The expected result is a verbatim repetition of the lines from the start of the entries through the line containing "Sign up for", with the pictures removed.

# DATA TO PROCESS:
------------

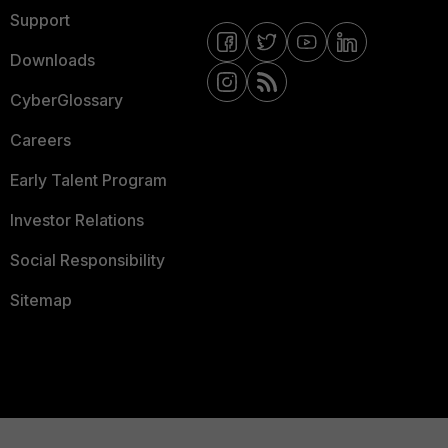
Support
Downloads
CyberGlossary
Careers
Early Talent Program
Investor Relations
Social Responsibility
Sitemap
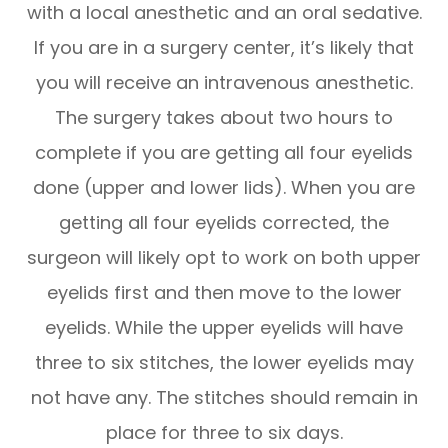
with a local anesthetic and an oral sedative.
If you are in a surgery center, it’s likely that
you will receive an intravenous anesthetic.
The surgery takes about two hours to
complete if you are getting all four eyelids
done (upper and lower lids). When you are
getting all four eyelids corrected, the
surgeon will likely opt to work on both upper
eyelids first and then move to the lower
eyelids. While the upper eyelids will have
three to six stitches, the lower eyelids may
not have any. The stitches should remain in
place for three to six days.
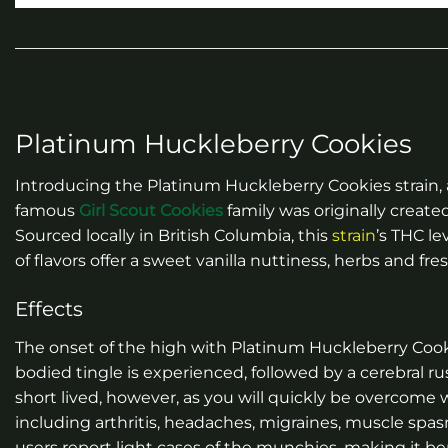
Platinum Huckleberry Cookies
Introducing the Platinum Huckleberry Cookies strain,
famous
Girl Scout Cookies
family was originally creat
Sourced locally in British Columbia, this
strain
’s THC le
of flavors offer a sweet vanilla nuttiness, herbs and fre
Effects
The onset of the high with Platinum Huckleberry Cooki
bodied tingle is experienced, followed by a cerebral r
short lived, however, as you will quickly be overcome wi
including arthritis, headaches, migraines, muscle spa
users report light cases of the munchies, making it ben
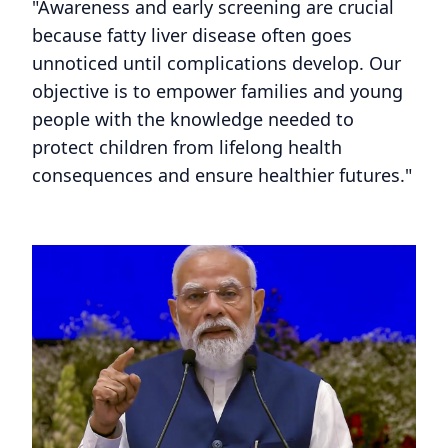
"Awareness and early screening are crucial
because fatty liver disease often goes
unnoticed until complications develop. Our
objective is to empower families and young
people with the knowledge needed to
protect children from lifelong health
consequences and ensure healthier futures."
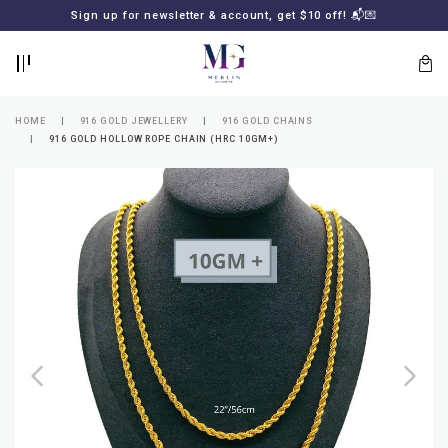
BACK
BACK
Sign up for newsletter & account, get $10 off! 📬💌
LOGIN
REGISTER
HOME
916 GOLD JEWELLERY
916 GOLD CHAINS
916 GOLD HOLLOW ROPE CHAIN (HRC 10GM+)
Lost
your
password?
SUBSCRIBE
TO
MERLIN
GOLDSMITH
NEWSLETTER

------------

# SOLUTION FOR THIS EXERCISE:
Support
Downloads
CyberGlossary
Careers
Early Talent Program
Investor Relations
Social Responsibility
Sitemap
with a local anesthetic and an oral sedative.
If you are in a surgery center, it’s likely that
you will receive an intravenous anesthetic.
The surgery takes about two hours to
complete if you are getting all four eyelids
done (upper and lower lids). When you are
getting all four eyelids corrected, the
surgeon will likely opt to work on both upper
eyelids first and then move to the lower
eyelids. While the upper eyelids will have
three to six stitches, the lower eyelids may
not have any. The stitches should remain in
place for three to six days.
Platinum Huckleberry Cookies
Introducing the Platinum Huckleberry Cookies strain,
famous
Girl Scout Cookies
family was originally creat
Sourced locally in British Columbia, this
strain
’s THC le
of flavors offer a sweet vanilla nuttiness, herbs and fre
Effects
The onset of the high with Platinum Huckleberry Cooki
bodied tingle is experienced, followed by a cerebral r
short lived, however, as you will quickly be overcome wi
including arthritis, headaches, migraines, muscle spa
users report light cases of the munchies, making it ben
"Awareness and early screening are crucial
because fatty liver disease often goes
unnoticed until complications develop. Our
objective is to empower families and young
people with the knowledge needed to
protect children from lifelong health
consequences and ensure healthier futures."
BACK
BACK
Sign up for newsletter & account, get $10 off! 📬💌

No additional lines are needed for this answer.